There are different types of tactical clothing for each part of the body, from head to toe, depending on where and how you use it:
- Tactical caps and hats
- Warm tactical beanies
- Tactical and camouflage balaclavas
- Non-ballistic tactical helmets
- Heat-Locket undershirt
- Long-sleeve shirt
- Cooling reflective shirt
- Tactical jackets against water, snow, wind, or cold
- Arctic pants for extreme cold
- Winter pants for cold weather
- Lined pants for temperate conditions and rain
- Light reflective summer pants
- Warm fitting long underwear
- Weather-ready boots
- Tactical sneakers
The variety is even greater if you want to expand each minutia, but the extensiveness of the list shows how far you can adapt your clothes to your mission or job to acquire as much tactical advantage as possible.

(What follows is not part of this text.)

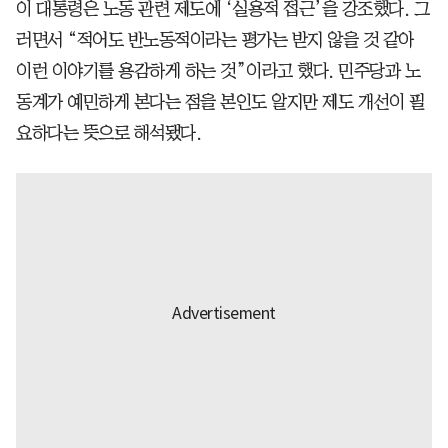
이 대통령은 노동 관련 제도에 ‘실용적 접근’을 강조했다. 그
러면서 “적어도 반노동적이라는 평가는 받지 않을 것 같아
이런 이야기를 용감하게 하는 것”이라고 했다. 민주당과 노
동계가 예민하게 본다는 점을 본인도 알지만 제도 개선이 필
요하다는 뜻으로 해석됐다.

Tactical Clothes for Training or Protection
Different tasks require different clothes. When training, we need to keep our long-term health in mind and leave the grounds in better shape than we have entered. This means staying warm, dry, and with our joints intact.
But, when we are out on a mission, ideal circumstances are impossible. It is much better to need a week afterward to recover from fatigue and strain than to leave yourself exposed during a mission. Especially for combat, we need to stay versatile and in a constant tactical advantage.

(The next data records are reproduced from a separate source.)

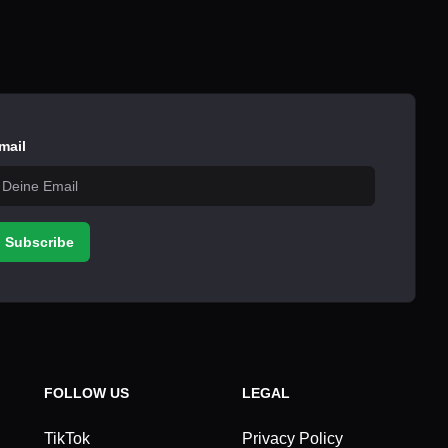
mail
Subscribe
FOLLOW US
LEGAL
TikTok
Privacy Policy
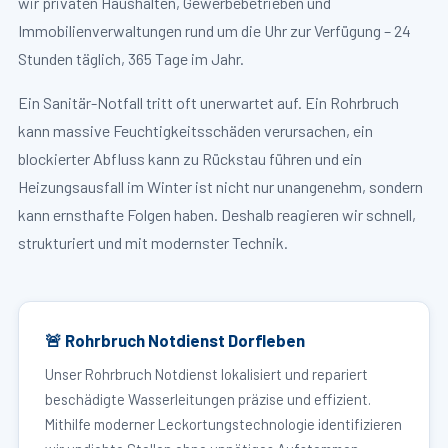
wir privaten Haushalten, Gewerbebetrieben und
Immobilienverwaltungen rund um die Uhr zur Verfügung – 24
Stunden täglich, 365 Tage im Jahr.
Ein Sanitär-Notfall tritt oft unerwartet auf. Ein Rohrbruch
kann massive Feuchtigkeitsschäden verursachen, ein
blockierter Abfluss kann zu Rückstau führen und ein
Heizungsausfall im Winter ist nicht nur unangenehm, sondern
kann ernsthafte Folgen haben. Deshalb reagieren wir schnell,
strukturiert und mit modernster Technik.
🚨 Rohrbruch Notdienst Dorfleben
Unser Rohrbruch Notdienst lokalisiert und repariert
beschädigte Wasserleitungen präzise und effizient.
Mithilfe moderner Leckortungstechnologie identifizieren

Because of this difference, training clothes will always be lighter, thinner, and less constricting than regular clothes. For practice, your main concern is staying light and dry, so that you have more time to increase your strength and endurance through training. This is why most security professionals now use tactical shirts like the KCS™ Keep Cool Shirt from UARM to cool the body down and protect from extensive sunlight.
Tactical Combat Gear
Combat gear is not only meant to add to a tactical advantage when it comes to the elements and camouflage but also work in tandem with your protective and ballistic clothing. For combat, there is a larger emphasis on innerwear and tactical garment that allows for easy addition of body armor.

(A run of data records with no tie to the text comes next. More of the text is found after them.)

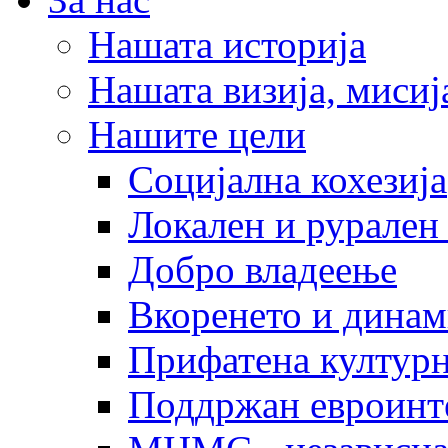
Нашата историја
Нашата визија, мисија
Нашите цели
Социјална кохезија
Локален и рурален 
Добро владеење
Вкоренето и динам
Прифатена културн
Поддржан евроинт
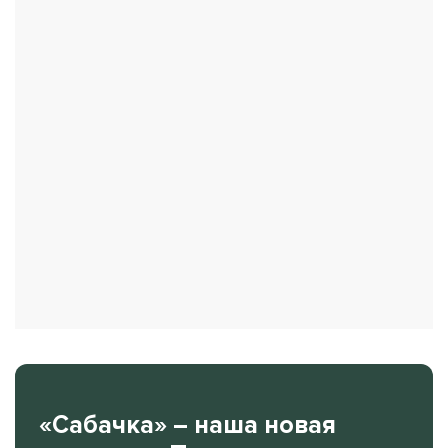
«Сабачка» – наша новая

Also, any boots used for combat purposes need to have as much shock absorption included as possible. Due to the weight of combat gear, combined with the often difficult terrain, the pressure on your feet and joints will be increased. To prevent micro-fractures when running and jumping with body armor and weapons, increased impact absorption is necessary.
Adapt to the Situation
Allowing yourself to adapt to the situation usually means having a bit more equipment before deployment than you need. It is easy not to take something like a rain poncho or a jacket if you don’t need them.
But, if you do need them and they are not in stock you might not only lose a tactical advantage but even endanger your life. Always better safe than sorry.